I have a problem with samba.

Then i run /etc/init.d/samba start i get these errors:

log.smbd ->

[2006/01/08 21:16:06, 0] smbd/server.c:main(798)

  smbd version 3.0.14a started.

  Copyright Andrew Tridgell and the Samba Team 1992-2004

[2006/01/08 21:16:06, 0] param/params.c:OpenConfFile(537)

  params.c:OpenConfFile() - Unable to open configuration file "/etc/samba/smb.conf":

        No such file or directory

[2006/01/08 21:16:06, 0] printing/print_cups.c:cups_cache_reload(85)

  Unable to connect to CUPS server localhost - Connection refused

[2006/01/08 21:16:06, 0] printing/print_cups.c:cups_cache_reload(85)

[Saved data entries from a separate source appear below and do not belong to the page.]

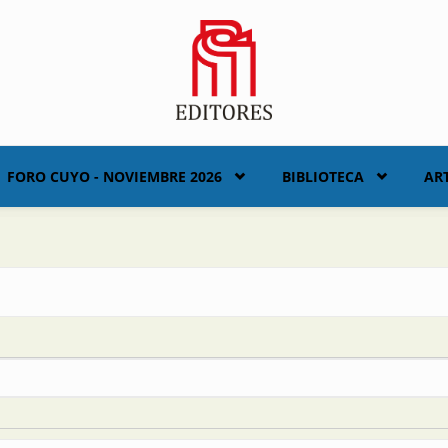
FORO CUYO - NOVIEMBRE 2026
BIBLIOTECA
AR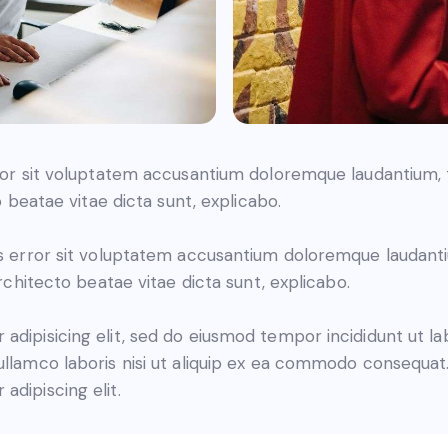
error sit voluptatem accusantium doloremque laudantium
to beatae vitae dicta sunt, explicabo.
tus error sit voluptatem accusantium doloremque laudan
architecto beatae vitae dicta sunt, explicabo.
adipisicing elit, sed do eiusmod tempor incididunt ut l
ullamco laboris nisi ut aliquip ex ea commodo consequat. 
adipiscing elit.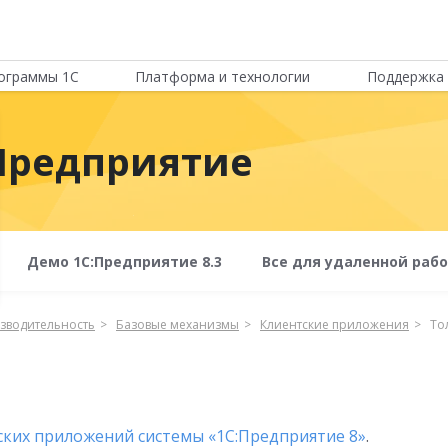
ограммы 1С
Платформа и технологии
Поддержка 
Предприятие
Демо 1С:Предприятие 8.3
Все для удаленной раб
зводительность
Базовые механизмы
Клиентские приложения
То
ских приложений системы «1С:Предприятие 8»
.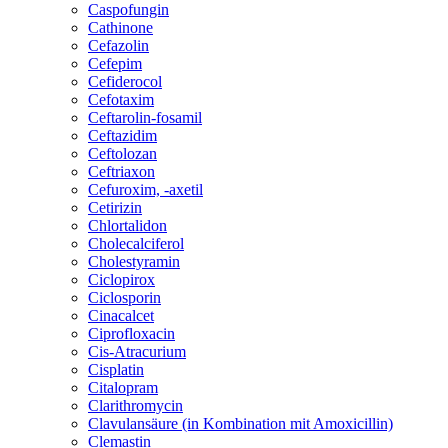
Caspofungin
Cathinone
Cefazolin
Cefepim
Cefiderocol
Cefotaxim
Ceftarolin-fosamil
Ceftazidim
Ceftolozan
Ceftriaxon
Cefuroxim, -axetil
Cetirizin
Chlortalidon
Cholecalciferol
Cholestyramin
Ciclopirox
Ciclosporin
Cinacalcet
Ciprofloxacin
Cis-Atracurium
Cisplatin
Citalopram
Clarithromycin
Clavulansäure (in Kombination mit Amoxicillin)
Clemastin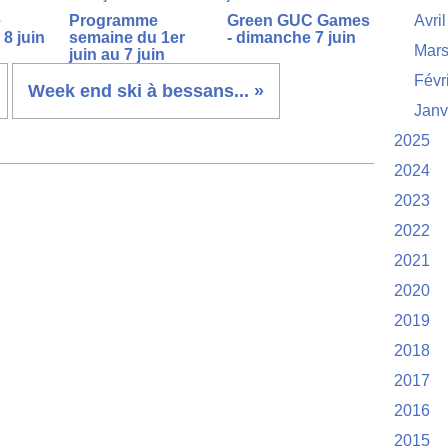
e
Programme
Green GUC Games
Avril
8 juin
semaine du 1er
- dimanche 7 juin
Mar
juin au 7 juin
Févr
Week end ski à bessans... »
Janv
2025
2024
2023
2022
2021
2020
2019
2018
2017
2016
2015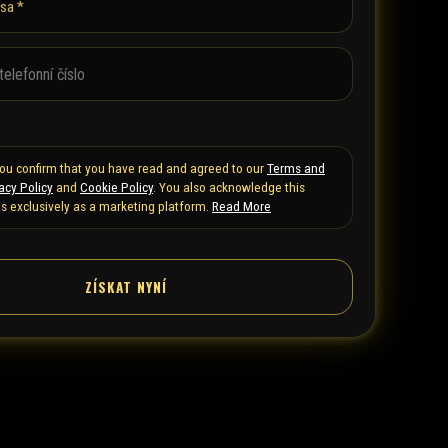
sa *
 you confirm that you have read and agreed to our
Terms and
acy Policy
and
Cookie Policy
. You also acknowledge this
s exclusively as a marketing platform.
Read More
ZÍSKAT NYNÍ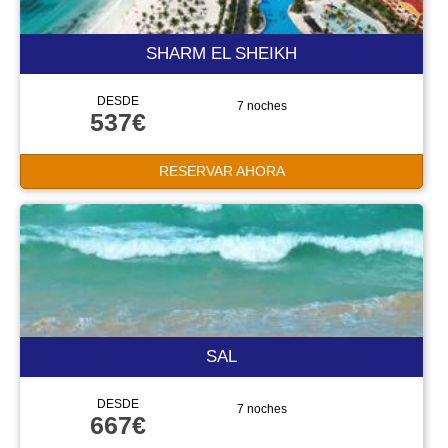
SHARM EL SHEIKH
DESDE
7 noches
537€
RESERVAR AHORA
SAL
DESDE
7 noches
667€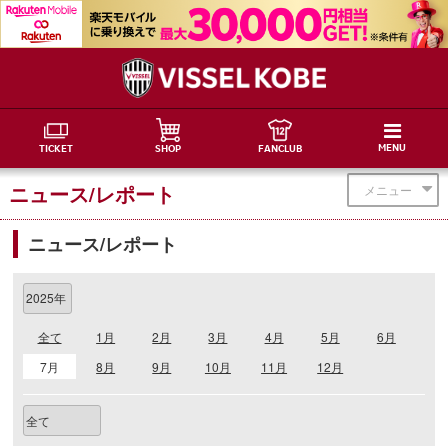
MENU
TICKET
SHOP
FANCLUB
ニュース/レポート
メニュー
ニュース/レポート
全て
1月
2月
3月
4月
5月
6月
7月
8月
9月
10月
11月
12月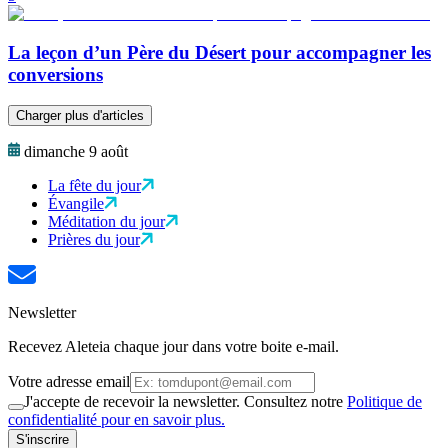
La leçon d’un Père du Désert pour accompagner les
conversions
Charger plus d'articles
dimanche 9 août
La fête du jour
Évangile
Méditation du jour
Prières du jour
Newsletter
Recevez Aleteia chaque jour dans votre boite e-mail.
Votre adresse email
J'accepte de recevoir la newsletter. Consultez notre
Politique de
confidentialité pour en savoir plus.
S'inscrire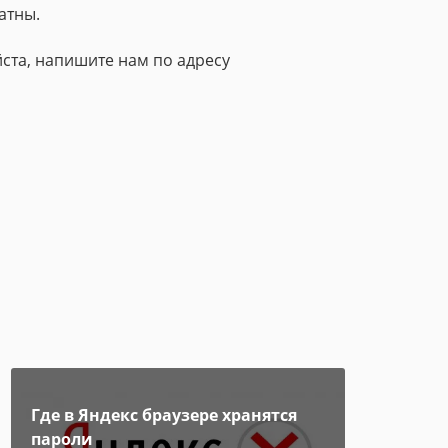
атны.
ста, напишите нам по адресу
Где в Яндекс браузере хранятся
пароли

  Unable to connect to CUPS server localhost - Connection refused

[2006/01/08 21:50:35, 0] smbd/server.c:main(798)

  smbd version 3.0.14a started.

  Copyright Andrew Tridgell and the Samba Team 1992-2004

[2006/01/08 21:50:35, 0] printing/pcap.c:pcap_cache_reload(149)

  Unable to open printcap file /etc/printcap for read!

[2006/01/08 21:50:35, 0] printing/pcap.c:pcap_cache_reload(149)

  Unable to open printcap file /etc/printcap for read!

[2006/01/08 21:50:35, 1] auth/auth_util.c:make_server_info_sam(840)

  User samba in passdb, but getpwnam() fails!

[2006/01/08 21:58:58, 0] smbd/server.c:main(798)

  smbd version 3.0.14a started.

  Copyright Andrew Tridgell and the Samba Team 1992-2004

[2006/01/08 21:58:58, 0] printing/pcap.c:pcap_cache_reload(149)

  Unable to open printcap file /etc/printcap for read!

[2006/01/08 21:58:58, 0] printing/pcap.c:pcap_cache_reload(149)

  Unable to open printcap file /etc/printcap for read!

[2006/01/08 21:58:58, 1] auth/auth_util.c:make_server_info_sam(840)

  User samba in passdb, but getpwnam() fails!

log.nmbd ->

[2006/01/08 21:16:06, 0] nmbd/nmbd.c:main(668)

  Netbios nameserver version 3.0.14a started.

  Copyright Andrew Tridgell and the Samba Team 1994-2004

[2006/01/08 21:16:06, 0] param/params.c:OpenConfFile(537)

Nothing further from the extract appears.